The programme died in 1969, as advances in robotics and satellite technology began to match what the military wanted to achieve by stationing human eyes in space - namely keep watch over its Cold War Soviet foes - and do so at a fraction of the cost.
"The programme didn't get too far," Launius said. "In the end, the programme didn't require humans in the loop.
"Plus, with the pressures on the military during the Vietnam War, it was a pretty easy decision on the part of the secretary of defense to cancel MOL."
Programme relics, including at least 22 flight training suits made by Hamilton Sundstrand, were collected over the years and dispatched to the Smithsonian, which serves as the official US space programme archivist.
But at least two of the sky-blue suits disappeared.
No one knows how long the suits languished in the dark and rodent-infested Blockhouse 5/6 at Cape Canaveral Air Force Station, located adjacent to the Kennedy Space Center.
Late last year, however, fire marshals inspecting part of the facility noted piles of decomposing film and deemed them a fire hazard, said Luis Barrios, a design specialist hired by Kennedy Space Center to work with its museum and tourist centre.

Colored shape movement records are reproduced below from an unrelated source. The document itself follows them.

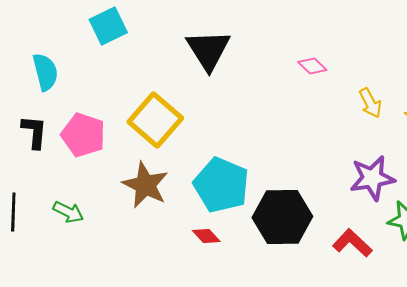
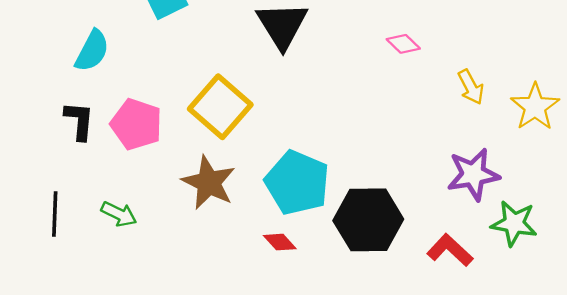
cyan semicircle: (45, 72) -> (92, 51), turned 42

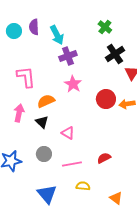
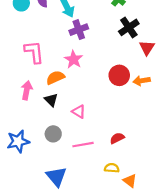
pink star: (73, 84) -> (73, 59), moved
yellow semicircle: (83, 186) -> (112, 168), moved

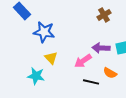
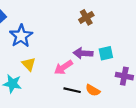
blue star: (44, 32) -> (21, 36), turned 30
orange semicircle: (110, 73) -> (93, 90), moved

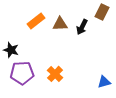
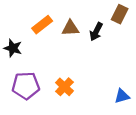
black star: (11, 50) -> (13, 48), moved

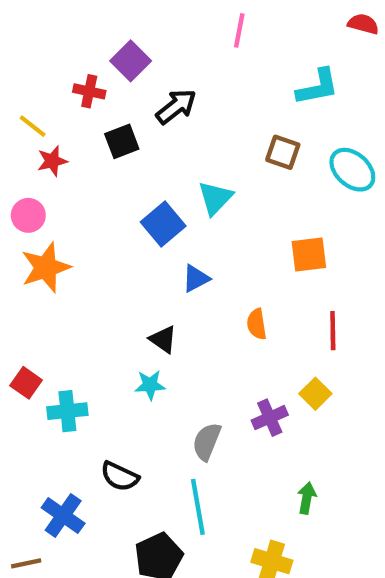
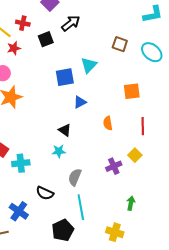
cyan L-shape: (318, 87) -> (153, 14), moved
red cross: (89, 91) -> (23, 23), moved
blue square: (163, 224) -> (65, 77), turned 30
gray semicircle: (207, 442) -> (75, 177), moved

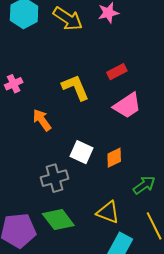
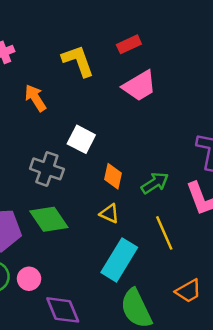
orange diamond: (114, 158) -> (113, 176), moved, turned -55
gray cross: (54, 178) -> (47, 169), turned 32
yellow triangle: (108, 212) -> (109, 214), size x0.7

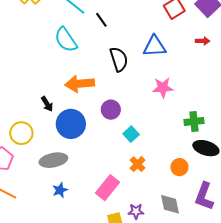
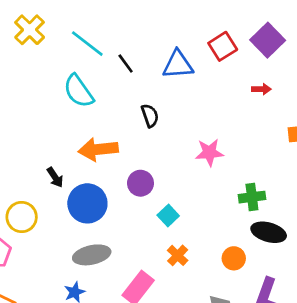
blue triangle: (155, 46) -> (178, 65), moved
black semicircle: (119, 59) -> (150, 116), size x0.7
gray ellipse: (53, 160) -> (92, 255), moved

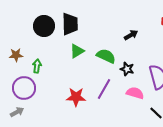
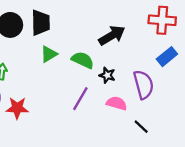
black arrow: (131, 35) -> (112, 35), size x1.6
red star: (76, 97) -> (17, 108), moved

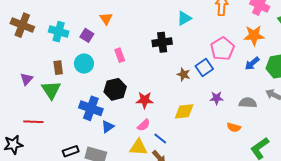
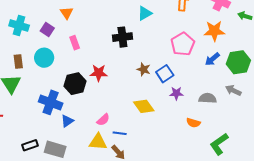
pink rectangle: (120, 55) -> (75, 43), moved
blue square: (204, 68) -> (165, 74), moved
red star: (145, 100) -> (99, 73), moved
yellow diamond: (184, 111) -> (144, 106), turned 60
blue line: (160, 138) -> (120, 133), turned -32

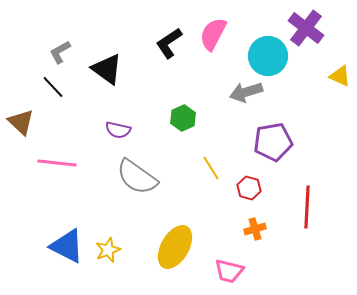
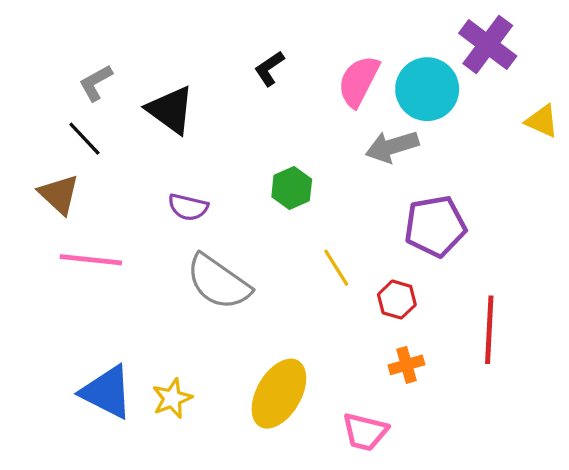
pink semicircle: (213, 34) -> (359, 81), moved
black L-shape: (169, 43) -> (269, 68), size x0.7
brown triangle: (21, 122) -> (59, 194), moved

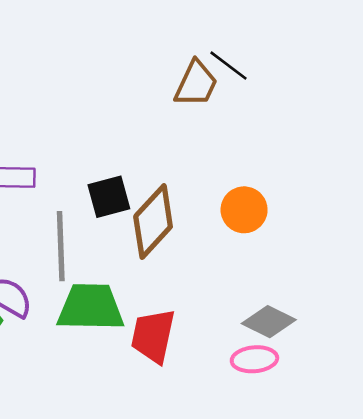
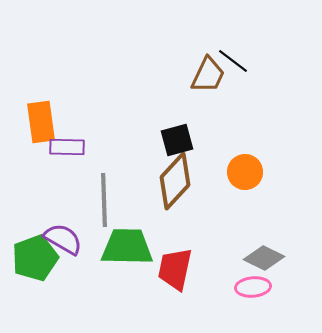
black square: (109, 197) -> (177, 140), moved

When security officials went to clean out the blockhouse, they found a locked annexe with no key. After tracking down a master key, the officers stumbled upon a blue box on the floor of the building and opened it.
A hand-painted Nasa meatball emblem adorned the inside cover and nestled inside the container were two blue spacesuits and four or five pairs of gloves.
"We had to open it up and look at the suits because [with KSC] being a wildlife preserve, you never know what else might be in there with it," Nasa security officer Dann Oakland said.
The suits were found in amongst the boxes
The officers did, in fact, find a mouse nest in the box and tossed it away before packing up the space artefacts and taking them to a secure site.
Lawyer's suit has already been shipped to the Smithsonian, which will soon begin the restoration process. Suit 007 would be following shortly, Barrios said.
For its efforts, KSC will be getting another MOL suit to display at its visitors centre museum.
"It's a reward for something that nobody expected to have the good fortune of finding," Barrios said.